TASK DESCRIPTION -
Reproduce every entry exactly as shown.

PROVIDED MATERIAL -
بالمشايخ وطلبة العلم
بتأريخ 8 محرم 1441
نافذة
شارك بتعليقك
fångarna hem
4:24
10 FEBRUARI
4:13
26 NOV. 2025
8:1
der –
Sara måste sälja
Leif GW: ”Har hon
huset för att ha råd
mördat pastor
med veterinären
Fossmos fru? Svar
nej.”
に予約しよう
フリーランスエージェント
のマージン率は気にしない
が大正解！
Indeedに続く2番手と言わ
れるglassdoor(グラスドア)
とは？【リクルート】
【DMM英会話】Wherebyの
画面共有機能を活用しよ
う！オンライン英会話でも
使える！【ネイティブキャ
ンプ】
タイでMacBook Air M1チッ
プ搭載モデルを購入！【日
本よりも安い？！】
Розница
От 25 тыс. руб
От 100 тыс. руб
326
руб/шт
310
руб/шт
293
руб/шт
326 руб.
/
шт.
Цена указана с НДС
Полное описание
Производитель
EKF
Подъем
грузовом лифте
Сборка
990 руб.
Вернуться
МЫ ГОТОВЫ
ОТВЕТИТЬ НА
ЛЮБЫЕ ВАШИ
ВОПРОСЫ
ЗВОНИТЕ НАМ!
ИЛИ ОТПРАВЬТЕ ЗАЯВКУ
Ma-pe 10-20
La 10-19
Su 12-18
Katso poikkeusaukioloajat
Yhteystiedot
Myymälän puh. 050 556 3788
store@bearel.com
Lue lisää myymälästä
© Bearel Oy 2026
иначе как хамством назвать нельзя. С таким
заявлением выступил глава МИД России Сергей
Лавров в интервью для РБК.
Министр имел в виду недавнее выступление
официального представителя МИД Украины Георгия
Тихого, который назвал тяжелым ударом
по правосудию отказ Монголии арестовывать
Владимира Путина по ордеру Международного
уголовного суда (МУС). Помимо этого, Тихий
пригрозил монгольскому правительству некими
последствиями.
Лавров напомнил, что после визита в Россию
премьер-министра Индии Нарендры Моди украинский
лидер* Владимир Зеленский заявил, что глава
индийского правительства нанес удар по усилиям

ANSWER TO THE EXERCISE -
بالمشايخ وطلبة العلم
بتأريخ 8 محرم 1441
نافذة
شارك بتعليقك
fångarna hem
4:24
10 FEBRUARI
4:13
26 NOV. 2025
8:1
der –
Sara måste sälja
Leif GW: ”Har hon
huset för att ha råd
mördat pastor
med veterinären
Fossmos fru? Svar
nej.”
に予約しよう
フリーランスエージェント
のマージン率は気にしない
が大正解！
Indeedに続く2番手と言わ
れるglassdoor(グラスドア)
とは？【リクルート】
【DMM英会話】Wherebyの
画面共有機能を活用しよ
う！オンライン英会話でも
使える！【ネイティブキャ
ンプ】
タイでMacBook Air M1チッ
プ搭載モデルを購入！【日
本よりも安い？！】
Розница
От 25 тыс. руб
От 100 тыс. руб
326
руб/шт
310
руб/шт
293
руб/шт
326 руб.
/
шт.
Цена указана с НДС
Полное описание
Производитель
EKF
Подъем
грузовом лифте
Сборка
990 руб.
Вернуться
МЫ ГОТОВЫ
ОТВЕТИТЬ НА
ЛЮБЫЕ ВАШИ
ВОПРОСЫ
ЗВОНИТЕ НАМ!
ИЛИ ОТПРАВЬТЕ ЗАЯВКУ
Ma-pe 10-20
La 10-19
Su 12-18
Katso poikkeusaukioloajat
Yhteystiedot
Myymälän puh. 050 556 3788
store@bearel.com
Lue lisää myymälästä
© Bearel Oy 2026
иначе как хамством назвать нельзя. С таким
заявлением выступил глава МИД России Сергей
Лавров в интервью для РБК.
Министр имел в виду недавнее выступление
официального представителя МИД Украины Георгия
Тихого, который назвал тяжелым ударом
по правосудию отказ Монголии арестовывать
Владимира Путина по ордеру Международного
уголовного суда (МУС). Помимо этого, Тихий
пригрозил монгольскому правительству некими
последствиями.
Лавров напомнил, что после визита в Россию
премьер-министра Индии Нарендры Моди украинский
лидер* Владимир Зеленский заявил, что глава
индийского правительства нанес удар по усилиям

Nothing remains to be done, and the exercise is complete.